TASK STATEMENT: Return each record word for word and omit the pictures.
──────── DATA FOR THIS EXERCISE
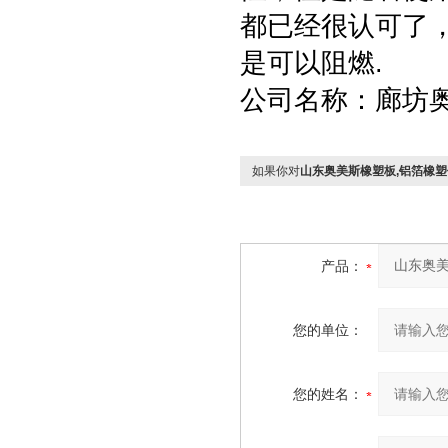
都已经很认可了
是可以阻燃.
公司名称：廊坊
如果你对
山东奥美斯橡塑板,铝箔橡
产品：
您的单位：
您的姓名：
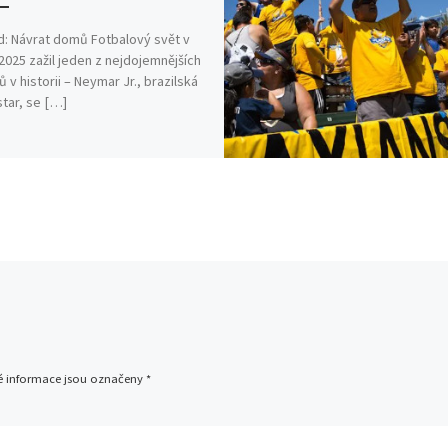
d: Návrat domů Fotbalový svět v
2025 zažil jeden z nejdojemnějších
ů v historii – Neymar Jr., brazilská
tar, se […]
 informace jsou označeny
*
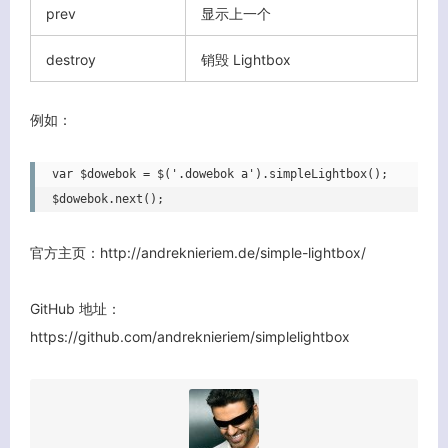
prev
显示上一个
destroy
销毁 Lightbox
例如：
var $dowebok = $('.dowebok a').simpleLightbox();

$dowebok.next();
官方主页：http://andreknieriem.de/simple-lightbox/
GitHub 地址：
https://github.com/andreknieriem/simplelightbox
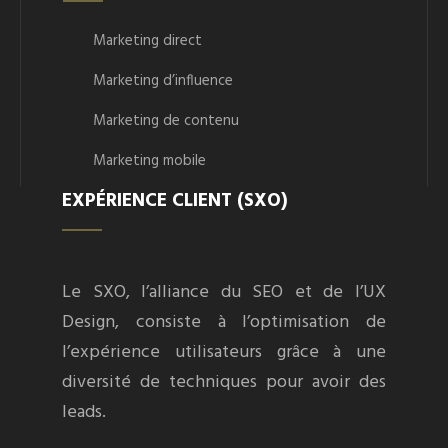
Marketing direct
Marketing d’influence
Marketing de contenu
Marketing mobile
EXPÉRIENCE CLIENT (SXO)
Le SXO, l’alliance du SEO et de l’UX
Design, consiste à l’optimisation de
l’expérience utilisateurs grâce à une
diversité de techniques pour avoir des
leads.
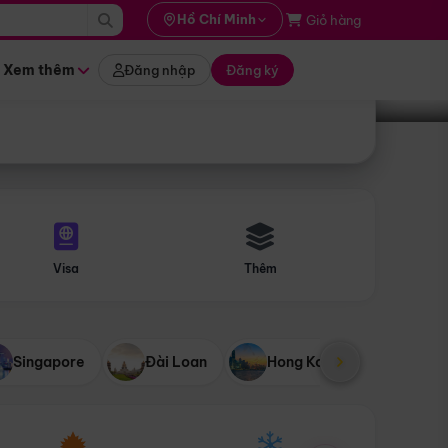
i hành
Hồ Chí Minh
Giỏ hàng
Tìm tour
tháng nào
Xem thêm
Đăng nhập
Đăng ký
Visa
Thêm
Singapore
Đài Loan
Hong Kong
Mỹ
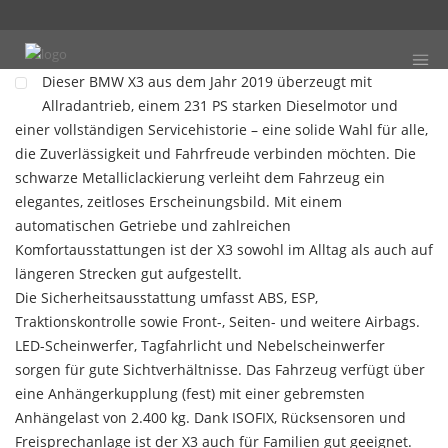
Dieser BMW X3 aus dem Jahr 2019 überzeugt mit
Allradantrieb, einem 231 PS starken Dieselmotor und
einer vollständigen Servicehistorie – eine solide Wahl für alle,
die Zuverlässigkeit und Fahrfreude verbinden möchten. Die
schwarze Metalliclackierung verleiht dem Fahrzeug ein
elegantes, zeitloses Erscheinungsbild. Mit einem
automatischen Getriebe und zahlreichen
Komfortausstattungen ist der X3 sowohl im Alltag als auch auf
längeren Strecken gut aufgestellt.
Die Sicherheitsausstattung umfasst ABS, ESP,
Traktionskontrolle sowie Front-, Seiten- und weitere Airbags.
LED-Scheinwerfer, Tagfahrlicht und Nebelscheinwerfer
sorgen für gute Sichtverhältnisse. Das Fahrzeug verfügt über
eine Anhängerkupplung (fest) mit einer gebremsten
Anhängelast von 2.400 kg. Dank ISOFIX, Rücksensoren und
Freisprechanlage ist der X3 auch für Familien gut geeignet.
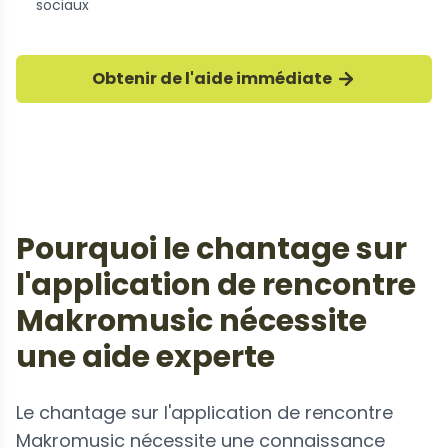
sociaux
Obtenir de l'aide immédiate
Pourquoi le chantage sur
l'application de rencontre
Makromusic nécessite
une aide experte
Le chantage sur l'application de rencontre
Makromusic nécessite une connaissance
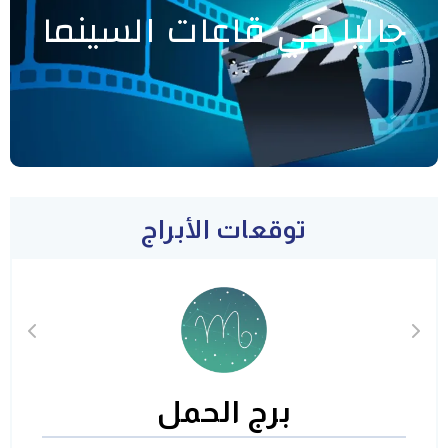
حاليا في قاعات السينما
توقعات الأبراج
برج الحمل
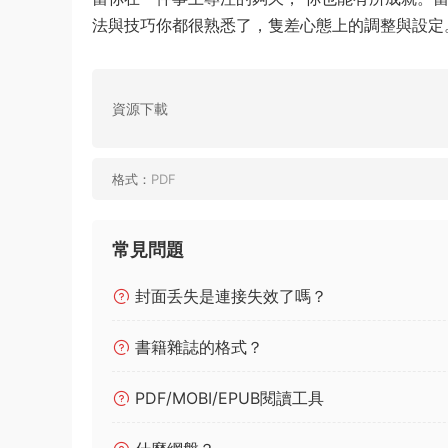
法與技巧你都很熟悉了，隻差心態上的調整與設定
資源下載
格式：
PDF
常見問題
封面丢失是連接失效了嗎？
書籍雜誌的格式？
PDF/MOBI/EPUB閱讀工具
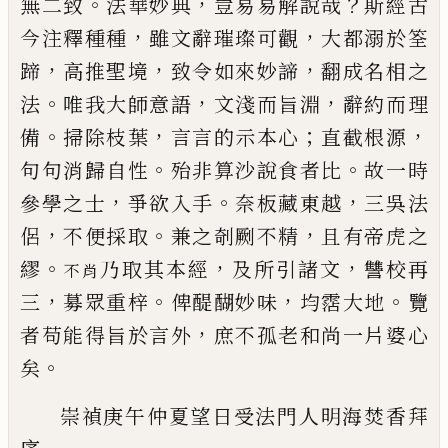
。
，
？
無二致
法華妙典
豈易易解說哉
斯經古
，
，
今注釋種種
雖文
辭璀璨可觀
大都溺於筌
，
，
，
蹄
高推聖境
致令如來妙
諦
翻成名相之
。
，
，
法
唯我大師意語
文淺而旨淵
辭約
而理
。
，
；
，
備
掃除枝葉
言言的示本心
直截根源
。
。
句句消
歸自性
殆非算沙說食者比
故一時
，
。
，
參學之士
爭欲
入手
奈板藏東越
三吳法
，
。
，
侶
不便採取
兼之剞劂不
精
且有帝虎之
。
，
，
繆
乃取其本經
及所引諸文
讐
校再
不肖
，
。
，
。
三
募眾重梓
俾醍醐妙味
均霑大地
覽
，
者苟能
得旨於言外
庶不孤老和尚一片婆心
。
矣
崇禎庚午仲夏望日受法門人明海焚香拜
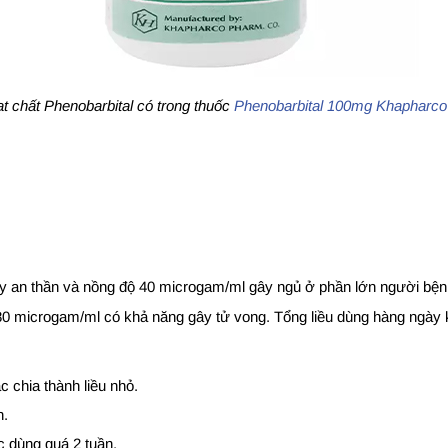
t chất Phenobarbital có trong thuốc
Phenobarbital 100mg Khapharco
y an thần và nồng độ 40 microgam/ml gây ngủ ở phần lớn người bệnh
80 microgam/ml có khả năng gây tử vong. Tổng liều dùng hàng ngày
c chia thành liều nhỏ.
n.
c dùng quá 2 tuần.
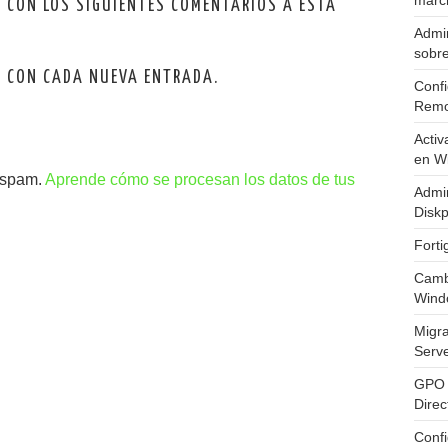
marc
O CON LOS SIGUIENTES COMENTARIOS A ESTA
Admin
sobr
O CON CADA NUEVA ENTRADA.
Confi
Remo
Activ
en W
l spam.
Aprende cómo se procesan los datos de tus
Admin
Diskp
Fort
Cambi
Wind
Migr
Serv
GPO 
Direc
Conf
────────────────
WRITTEN REPLY:
都已经很认可了
是可以阻燃.
公司名称：廊坊
如果你对
山东奥美斯橡塑板,铝箔橡
产品：
您的单位：
您的姓名：
d: Návrat domů Fotbalový svět v
2025 zažil jeden z nejdojemnějších
ů v historii – Neymar Jr., brazilská
tar, se […]
 informace jsou označeny
*
prev
显示上一个
destroy
销毁 Lightbox
例如：
var $dowebok = $('.dowebok a').simpleLightbox();

$dowebok.next();
官方主页：http://andreknieriem.de/simple-lightbox/
GitHub 地址：
https://github.com/andreknieriem/simplelightbox
Marketing direct
Marketing d’influence
Marketing de contenu
Marketing mobile
EXPÉRIENCE CLIENT (SXO)
Le SXO, l’alliance du SEO et de l’UX
Design, consiste à l’optimisation de
l’expérience utilisateurs grâce à une
diversité de techniques pour avoir des
leads.
i hành
Hồ Chí Minh
Giỏ hàng
Tìm tour
tháng nào
Xem thêm
Đăng nhập
Đăng ký
Visa
Thêm
Singapore
Đài Loan
Hong Kong
Mỹ
Dieser BMW X3 aus dem Jahr 2019 überzeugt mit
Allradantrieb, einem 231 PS starken Dieselmotor und
einer vollständigen Servicehistorie – eine solide Wahl für alle,
die Zuverlässigkeit und Fahrfreude verbinden möchten. Die
schwarze Metalliclackierung verleiht dem Fahrzeug ein
elegantes, zeitloses Erscheinungsbild. Mit einem
automatischen Getriebe und zahlreichen
Komfortausstattungen ist der X3 sowohl im Alltag als auch auf
längeren Strecken gut aufgestellt.
Die Sicherheitsausstattung umfasst ABS, ESP,
Traktionskontrolle sowie Front-, Seiten- und weitere Airbags.
LED-Scheinwerfer, Tagfahrlicht und Nebelscheinwerfer
sorgen für gute Sichtverhältnisse. Das Fahrzeug verfügt über
eine Anhängerkupplung (fest) mit einer gebremsten
Anhängelast von 2.400 kg. Dank ISOFIX, Rücksensoren und
Freisprechanlage ist der X3 auch für Familien gut geeignet.
sociaux
Obtenir de l'aide immédiate
Pourquoi le chantage sur
l'application de rencontre
Makromusic nécessite
une aide experte
Le chantage sur l'application de rencontre
Makromusic nécessite une connaissance
حاليا في قاعات السينما
توقعات الأبراج
برج الحمل
法與技巧你都很熟悉了，隻差心態上的調整與設定
資源下載
格式：
PDF
常見問題
封面丢失是連接失效了嗎？
書籍雜誌的格式？
PDF/MOBI/EPUB閱讀工具
。
，
？
無二致
法華妙典
豈易易解說哉
斯經古
，
，
今注釋種種
雖文
辭璀璨可觀
大都溺於筌
，
，
，
蹄
高推聖境
致令如來妙
諦
翻成名相之
。
，
，
法
唯我大師意語
文淺而旨淵
辭約
而理
。
，
；
，
備
掃除枝葉
言言的示本心
直截根源
。
。
句句消
歸自性
殆非算沙說食者比
故一時
，
。
，
參學之士
爭欲
入手
奈板藏東越
三吳法
，
。
，
侶
不便採取
兼之剞劂不
精
且有帝虎之
。
，
，
繆
乃取其本經
及所引諸文
讐
校再
不肖
，
。
，
。
三
募眾重梓
俾醍醐妙味
均霑大地
覽
，
者苟能
得旨於言外
庶不孤老和尚一片婆心
。
矣
崇禎庚午仲夏望日受法門人明海焚香拜
t chất Phenobarbital có trong thuốc
Phenobarbital 100mg Khapharco
y an thần và nồng độ 40 microgam/ml gây ngủ ở phần lớn người bệnh
80 microgam/ml có khả năng gây tử vong. Tổng liều dùng hàng ngày
c chia thành liều nhỏ.
n.
c dùng quá 2 tuần.
marc
O CON LOS SIGUIENTES COMENTARIOS A ESTA
Admin
sobr
O CON CADA NUEVA ENTRADA.
Confi
Remo
Activ
en W
l spam.
Aprende cómo se procesan los datos de tus
Admin
Diskp
Fort
Cambi
Wind
Migr
Serv
GPO 
Direc
Conf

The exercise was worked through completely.